Rechute du Portugal : qui a dit que la crise de la zone euro était finie ?

Il faudrait vraiment que les dirigeants politiques eurolandais et de trop nombreux économistes bien-pensants cessent de nous rabâcher que la crise de la zone euro est terminée. En effet, après Chypre il y a quatre mois, puis la rechute de la Grèce il y a quelques semaines, c’est au tour du Portugal de prendre un nouveau bouillon, qui pourrait d’ailleurs bien faire déborder le vase eurolandais. Et ce, même s’il ne représente que 1,8 % du PIB de la zone euro. En effet, à la différence de la Grèce et de l’Irlande qui ont connu presque vingt ans de croissance forte, le Portugal est resté englué dans la mollesse économique. Ainsi, de 1990 à 2007, c’est-à-dire avant le début de la crise, la progression annuelle moyenne du PIB a atteint 2,3 % au Portugal, ce qui est certes supérieur à la « performance » de la France (1,9 %), mais très inférieur à celle de l’Irlande (6,4 %), de la Grèce (3,1 %) ou encore du voisin espagnol (3,1 %).

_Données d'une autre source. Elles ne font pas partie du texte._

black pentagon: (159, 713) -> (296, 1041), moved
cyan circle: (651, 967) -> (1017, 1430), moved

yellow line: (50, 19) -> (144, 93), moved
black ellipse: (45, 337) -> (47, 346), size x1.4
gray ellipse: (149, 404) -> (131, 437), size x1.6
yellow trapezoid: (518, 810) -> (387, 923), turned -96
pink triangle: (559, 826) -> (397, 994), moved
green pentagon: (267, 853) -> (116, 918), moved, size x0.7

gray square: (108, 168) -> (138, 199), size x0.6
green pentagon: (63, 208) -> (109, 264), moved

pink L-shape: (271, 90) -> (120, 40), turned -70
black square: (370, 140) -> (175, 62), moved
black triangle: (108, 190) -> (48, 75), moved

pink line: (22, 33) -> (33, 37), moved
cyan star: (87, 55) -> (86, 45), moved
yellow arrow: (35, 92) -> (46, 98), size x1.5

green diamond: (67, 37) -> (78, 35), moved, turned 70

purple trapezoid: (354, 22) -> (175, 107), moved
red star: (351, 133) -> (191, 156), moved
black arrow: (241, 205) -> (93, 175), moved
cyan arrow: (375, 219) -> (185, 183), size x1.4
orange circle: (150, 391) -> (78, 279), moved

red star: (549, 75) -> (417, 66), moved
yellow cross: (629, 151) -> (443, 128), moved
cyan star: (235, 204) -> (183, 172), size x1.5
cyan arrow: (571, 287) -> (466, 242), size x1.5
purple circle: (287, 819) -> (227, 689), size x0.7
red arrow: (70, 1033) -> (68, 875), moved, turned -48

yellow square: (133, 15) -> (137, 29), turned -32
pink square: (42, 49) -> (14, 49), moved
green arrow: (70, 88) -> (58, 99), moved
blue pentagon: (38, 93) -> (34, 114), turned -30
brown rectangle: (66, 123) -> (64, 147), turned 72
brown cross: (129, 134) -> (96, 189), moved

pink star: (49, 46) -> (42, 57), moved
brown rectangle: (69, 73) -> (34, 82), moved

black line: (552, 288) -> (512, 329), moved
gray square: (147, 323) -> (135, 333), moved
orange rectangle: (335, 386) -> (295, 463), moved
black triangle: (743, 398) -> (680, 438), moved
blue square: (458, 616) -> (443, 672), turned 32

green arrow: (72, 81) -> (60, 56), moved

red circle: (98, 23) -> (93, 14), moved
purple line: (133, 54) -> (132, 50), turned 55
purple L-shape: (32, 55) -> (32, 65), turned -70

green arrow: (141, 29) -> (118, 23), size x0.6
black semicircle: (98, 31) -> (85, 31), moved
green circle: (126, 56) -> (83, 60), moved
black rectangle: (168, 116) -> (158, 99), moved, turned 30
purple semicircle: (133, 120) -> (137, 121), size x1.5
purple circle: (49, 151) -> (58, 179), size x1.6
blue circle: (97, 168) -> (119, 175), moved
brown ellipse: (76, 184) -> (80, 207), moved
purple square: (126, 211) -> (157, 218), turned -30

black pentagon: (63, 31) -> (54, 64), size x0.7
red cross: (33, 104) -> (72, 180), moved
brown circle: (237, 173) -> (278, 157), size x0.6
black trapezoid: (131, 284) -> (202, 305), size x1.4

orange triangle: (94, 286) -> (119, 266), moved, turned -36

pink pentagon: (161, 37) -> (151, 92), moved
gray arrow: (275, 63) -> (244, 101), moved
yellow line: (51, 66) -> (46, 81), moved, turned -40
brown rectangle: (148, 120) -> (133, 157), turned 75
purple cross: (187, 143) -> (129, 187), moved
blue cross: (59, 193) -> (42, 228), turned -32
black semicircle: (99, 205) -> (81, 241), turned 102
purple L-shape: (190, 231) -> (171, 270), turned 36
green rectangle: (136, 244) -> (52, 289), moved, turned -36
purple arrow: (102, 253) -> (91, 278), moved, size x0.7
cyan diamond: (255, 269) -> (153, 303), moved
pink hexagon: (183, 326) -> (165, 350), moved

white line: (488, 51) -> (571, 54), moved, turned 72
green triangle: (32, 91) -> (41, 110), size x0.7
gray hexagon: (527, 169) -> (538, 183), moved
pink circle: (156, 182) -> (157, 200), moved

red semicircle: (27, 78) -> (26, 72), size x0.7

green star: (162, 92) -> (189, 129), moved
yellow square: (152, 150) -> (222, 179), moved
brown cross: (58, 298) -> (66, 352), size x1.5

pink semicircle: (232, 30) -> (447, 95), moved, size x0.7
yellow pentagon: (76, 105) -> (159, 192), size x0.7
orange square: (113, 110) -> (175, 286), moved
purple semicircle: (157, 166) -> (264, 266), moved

Le comparatif des évolutions de PIB par habitant est encore plus édifiant. De 1990 à 2007 (donc, une fois encore, avant la crise), la richesse par habitant de l’Irlande a augmenté de 318 % en valeur et de 129 % en volume, celle de la Grèce de respectivement 383 % et 53 %. De quoi rappeler que la montée en puissance de l’économie hellène s’est aussi accompagnée d’une forte inflation. Toujours est-il que le Portugal reste loin de ces performances puisque, de 1990 à 2007, son PIB par habitant a seulement progressé de 187 % en valeur et de 37 % en volume.

Autrement dit, la Grèce et l’Irlande ont tellement « bien vécu » de 1990 à 2007 que les récentes crises qu’ils ont traversées sont certes douloureuses, mais presque supportables, en particulier pour l’Irlande qui a su redémarrer dès 2011. À l’inverse, les Portugais n’ont pas suffisamment amélioré leur niveau de vie pour pouvoir supporter une nouvelle cure d’austérité. Comme cela était déjà le cas en 1990 et en 2000, le PIB par habitant du Portugal reste même l’un des plus faibles de la zone euro. En 2012, il n’était ainsi que de 15 000 euros, contre 18 000 pour la Grèce et 35 500 euros pour l’Irlande. À titre de comparaison, celui de la France se situe à 32 000 euros par habitant.

Au classement des PIB par habitant de l’ensemble de la zone euro, l’Irlande est ainsi passée de la neuvième place en 1990 à la deuxième place de 2000 à 2009, pour finalement rétrograder en quatrième position en 2012, évidemment loin derrière le Luxembourg (83 000 euros par habitant), mais quasiment à égalité avec l’Autriche et les Pays-Bas (environ 36 000 euros). Pour un pays en crise, il y a donc pire. Dans ces conditions, l’Irlande paraît la plus à même de sortir assez rapidement de la bulle de la dette publique. Certes, cette dernière représente environ 115 % du PIB irlandais. Un niveau élevé, mais qui devrait se réduire dès 2013-2014 grâce au retour de la croissance. Pour la Grèce, ce sera évidemment beaucoup plus difficile. Certes, en matière de PIB par habitant, elle a quitté la dernière place qu’elle occupait en 1990 pour arriver à la douzième place l’an passé, malgré la crise. Son problème principal réside évidemment dans sa dette pléthorique qui avoisine les 170 % du PIB malgré sa récente restructuration.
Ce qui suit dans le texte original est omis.